E você sabe que vai esquecer. Não tem jeito de só copiar. Você tem que tomar nota. Tem gente que faz os dois: copia e anota. Às vezes o que ele (pesquisador) fala eu anoto o que eu entendi. Normalmente quando você vai anotando está entendendo. O livro é mais complicado e no caderno você escreve do seu jeito e e depois você vai para o livro.(Daniele, 2010)

Eu passei a anotar depois daqui mesmo. Pra mim, (antes) caderno era para fazer lição. A professora passava, você copiava, respondia. Eu começava a anotar porque o que eu aprendia aqui era algo totalmente diferente do meu mundo. Eu sempre fiz rabisqueira e depois chegava em casa e passava a limpo. Eu me sinto mais segura com caderno de anotações. O processo de anotar ajuda a memorizar e a juntar, associar as ideias, o que o professor ta falando com o que você compreendeu. E depois é bom por que nem tudo fica guardado na cabeça. Você retorna a ele, o que você anotou, os dados, depois comparar também, que eu geralmente faço isso. (Daianne, 2010)

Em 2015, no primeiro dia do Adote um Cientista, a Casa convidou um ex-aluno, Lucas Kava (participante da Casa em 2011-2012) para conversar com os jovens ingressantes. Lucas tinha acabado de passar no vestibular em primeiro lugar e iria iniciar o curso de Economia na FEA-USP. Motivos de sobra para comemorações e alegrias, Lucas surpreendeu quando mostrou seu caderno de anotações.

Esse aqui é o meu caderninho daquela época, eu ainda tenho ele. E ele faz parte da minha história. Mesmo que eu tenha aprendido muita coisa aqui na área da biologia e hoje eu estou ingressando em um curso de ciências econômicas, que não tem muito de biologia lá. Eu queria ressaltar para vocês a importância de fazer anotação. Tudo que eu aprendi aqui na Casa eu consegui usar em todos os momentos da minha vida depois que eu aprendi. Durante o cursinho, durante o preparo pro vestibular, eu tinha maiores conhecimentos sobre, por exemplo, diabetes, do que meus colegas de classe. E isso é muito importante.  (Lucas, 2016)

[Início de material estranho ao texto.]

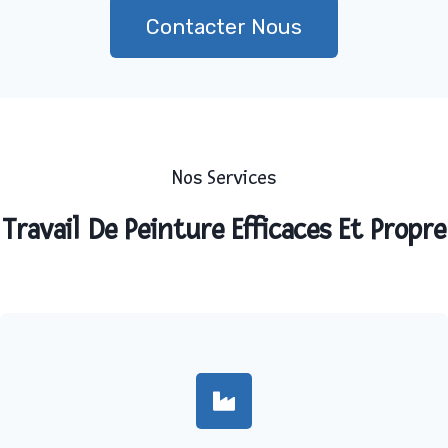
Contacter Nous
Nos Services
Travail De Peinture Efficaces Et Propre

Deixam de ouvir e passam a escutar o que esta sendo explicado, a ponto de selecionar o conteúdo e fazer a anotação que achar importante. Uma habilidade que se desenvolve com o aumento de compreensão e da relação dos conceitos. O exercício de anotar evolui com o de pensar. Isso é o que notamos nos alunos. A abertura dada pelo ambiente na Casa, no “estou te ouvindo”, provoca um estar presente de corpo e mente. Esta sinceridade permite que todos aprendam, inclusive os pesquisadores, nas respostas inesperadas, na forma de trabalhar. E os alunos, na sua construção particular, mas intensamente partilhada com seus colegas, está na atenção, no olhar, ver e ouvir seus colegas. E depois levantar a mão e dizer o que pensa, fazer uma pergunta, e se manifestar. A participação ativa de estar no mundo e fazê-lo, fazer-se, construir-se, causa uma autonomia e liberdade.